Yaranamadım kimseye,

Yaranacağımı da sanmıyorum şu saatten sonra..

Yaptıklarım için kutlanmadım,

Öyle bir beklentim de olmadı ama yapmadıklarım için yargılandım Acımasızca!

Öyle de olmamalıydı kanımca..

Kırıldığımı dile getirince nedense, hep sen yanlış anladın oldu adım.

Doğru yanlış yaptım özür dilerim

Diyene rastlamadım…

Densizlere denli davranmak hep bana düştü..

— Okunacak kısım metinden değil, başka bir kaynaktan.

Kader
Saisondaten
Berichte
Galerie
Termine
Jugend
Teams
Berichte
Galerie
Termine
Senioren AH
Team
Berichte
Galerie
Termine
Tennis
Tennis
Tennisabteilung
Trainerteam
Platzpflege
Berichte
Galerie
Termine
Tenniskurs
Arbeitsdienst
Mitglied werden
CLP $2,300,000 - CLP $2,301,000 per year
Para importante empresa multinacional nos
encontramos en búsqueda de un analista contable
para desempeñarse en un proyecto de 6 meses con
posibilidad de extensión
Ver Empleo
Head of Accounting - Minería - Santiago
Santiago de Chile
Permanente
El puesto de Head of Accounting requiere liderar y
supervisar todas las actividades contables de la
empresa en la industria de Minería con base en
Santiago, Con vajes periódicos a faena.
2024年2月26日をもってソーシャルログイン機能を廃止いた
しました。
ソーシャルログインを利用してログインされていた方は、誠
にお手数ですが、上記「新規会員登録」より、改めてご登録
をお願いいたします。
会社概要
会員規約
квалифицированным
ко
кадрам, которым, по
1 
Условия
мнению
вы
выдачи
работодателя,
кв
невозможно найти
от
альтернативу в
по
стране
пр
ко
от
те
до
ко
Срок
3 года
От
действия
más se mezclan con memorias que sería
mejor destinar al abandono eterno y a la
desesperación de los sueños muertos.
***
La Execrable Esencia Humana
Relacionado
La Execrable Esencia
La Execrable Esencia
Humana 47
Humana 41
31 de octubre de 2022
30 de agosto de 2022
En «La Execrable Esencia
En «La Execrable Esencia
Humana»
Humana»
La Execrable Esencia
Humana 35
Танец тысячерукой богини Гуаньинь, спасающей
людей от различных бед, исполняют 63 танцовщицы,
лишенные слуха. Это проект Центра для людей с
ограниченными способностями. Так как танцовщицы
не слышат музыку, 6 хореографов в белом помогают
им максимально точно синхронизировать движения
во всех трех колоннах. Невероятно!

Haklı olduğumda sesim çıksa,

Psikolojisi bozuk yaftası yapıştırıldı..

Biz ne yaptık da delirdi diyen çıkmadı..

Oysa delirmek benim de hakkımdı,

Ama nedense bana yakıştırılmadı..

Sigara yaksam göze battı,

Sebebini merak edip soran olmadı..

Güzel yemek yapsam güzel diyemeyenler

Tuzu kaçsa dile gelirler..

Kısaca tadına varamadığım şu hayatın,

Tuzundan nasibimi bolca aldım..

“Böyle olması gerekiyormuş” demeyi ciğerim yana yana öğrendim.

Artık hiç bir şeyin yakasına tırnaklarım sökülürcesine yapışmıyorum.

Bu zamana kadar olacağı varsa olurdu zaten deyip pes ediyorum.

Emekse emek,

Zamansa zaman gözü kapalı feda ettiğim hiç bir şey benim olmadı çünkü.

Neden birine güvenmek zor biliyor musunuz? Hayatının tam ortasında seni her koşulda anladığını düşündüğün birinin bir süre sonra aslında seni hiç anlamadığını, anladığı zamanlarda da yanlış anladığını görüyorsun..

Bir bakıyorsun en zayıf yanından, savunmasızlığından vuruyorlar seni.

Sonra diyorlar ki; körü körüne güvenmelisin!

Oysa tüm yaralarımızda en çok

güvendiklerimizin parmak izi var.

Bilmiyorlar…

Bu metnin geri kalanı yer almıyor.